Since I started running a bit more than eight years ago, I have read several books on running. Authors have included Amby Burfoot, John “The Penguin” Bingham, Hal Higdon, Frank Shorter, Dean Karnazes, among others. Four books stand out, though. They are Born to Run — a Hidden Tribe, Superathletes and the Greatest Race the World has Never Seen by Christopher McDougall; The Longest Race: A Lifelong Runner, an Iconic Ultramarathon, and the Case for Human Endurance by Ed Ayres; Eat & Run: My Unlikely Journey to Ultramarathon Greatness by Scott Jurek with Steve Friedman; and My Year of Running Dangerously: A Dad, a Daughter, a Ridiculous Plan by Tom Foreman.
Each of those books involve ultramarathoning, yet I’ve never completed a marathon, much less an ultramarathon. But each has been inspirational in my running in some way. McDougall’s book was the first of this list. His thesis is that human’s got to be the biggest and baddest on Earth because we can run farther than any other land animal. We’re not the fastest, but we have the greatest endurance. Our bodies are made to run.

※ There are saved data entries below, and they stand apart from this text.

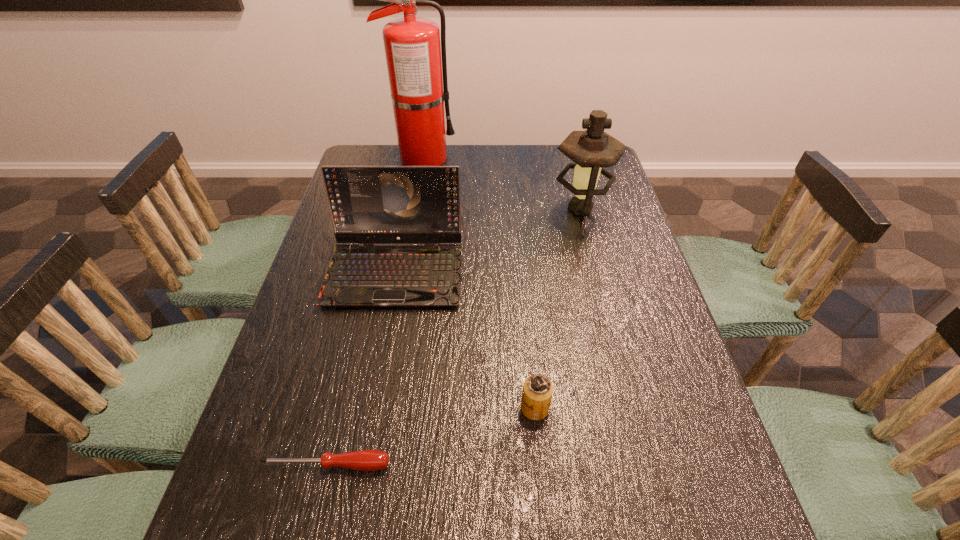 Find the location of a particular element. the tallest object is located at coordinates (413, 52).

Locate an element on the screen. fire extinguisher is located at coordinates (413, 52).

This screenshot has width=960, height=540. In order to click on the fourth shortest object in this screenshot , I will do `click(592, 150)`.

Identify the location of the rightmost object. (592, 150).

Find the location of a particular element. the third nearest object is located at coordinates (369, 205).

Identify the location of the third shortest object. (369, 205).

Find the location of `beer can`. beer can is located at coordinates (537, 393).

You are a GUI agent. You are given a task and a screenshot of the screen. Output one action in this format:
    pyautogui.click(x=<x>, y=<y>)
    Task: Click on the second object from right to left
    This screenshot has width=960, height=540.
    Given the screenshot: What is the action you would take?
    pyautogui.click(x=537, y=393)

Where is `the nearest object`? The height and width of the screenshot is (540, 960). the nearest object is located at coordinates (364, 460).

Where is `the shortest object`? The width and height of the screenshot is (960, 540). the shortest object is located at coordinates (364, 460). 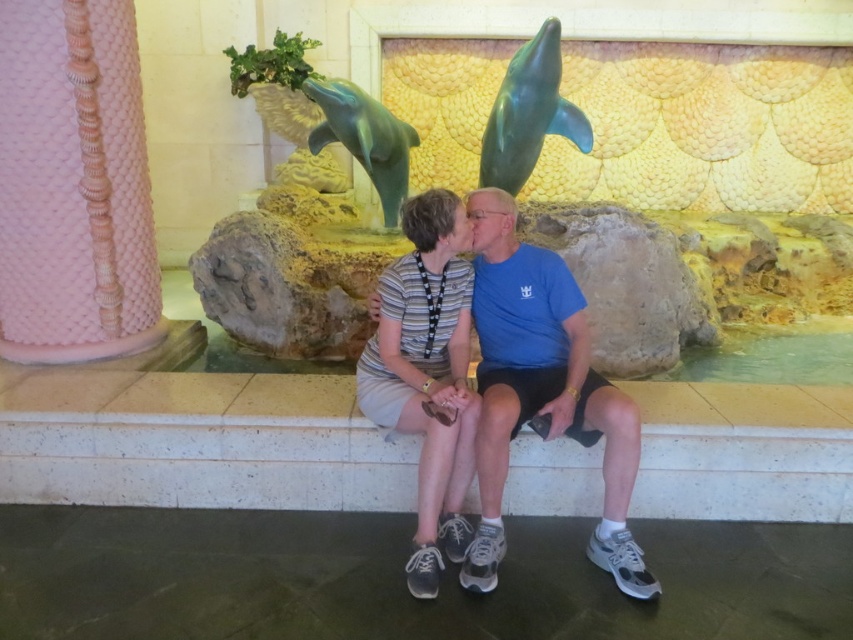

Scott Jurek’s book is inspirational because like me, he’s a vegan. He’s proving that it’s possible to accomplish incredible feats of enduring without eating animal protein. He spoke at the local running club’s annual banquet this past January, months after he ran the Appalachian Trail in record time.
Ed Ayres’ book is the only one of the four that I’ve read multiple times. At the age of 60, Ayres set a record for running the JFK 50-miler in Maryland. Ayres, who finished the first New York City Marathon in 1970 when it was loops around Central Park in Manhattan, is the former editorial director of Worldwatch Institute.
Tom Foreman’s book I completed earlier this month, and it is the basis for the title of this blog: Running Dangerously. Foreman, a correspondent with CNN, was challenged on Thanksgiving by his then-18-year-old daughter to train with her and run with her a marathon. She was a freshman at Georgia Tech at the time and they chose a spring marathon in Atlanta. After the marathon, Foreman kept running until he entered an ultramarthon in Maryland (same time of the year as the JFK 50, but not that race because he was too late to sign up).
My goal is to run a marathon in 2017, possibly a spring marathon, either the Sunburst in early June in South Bend, Indiana, or the Carmel Marathon in mid-April in Carmel, Indiana. Or maybe something else. I need to choose a race that’s affordable and near enough to home. Then I need to get a workable plan and get off my arse and get running.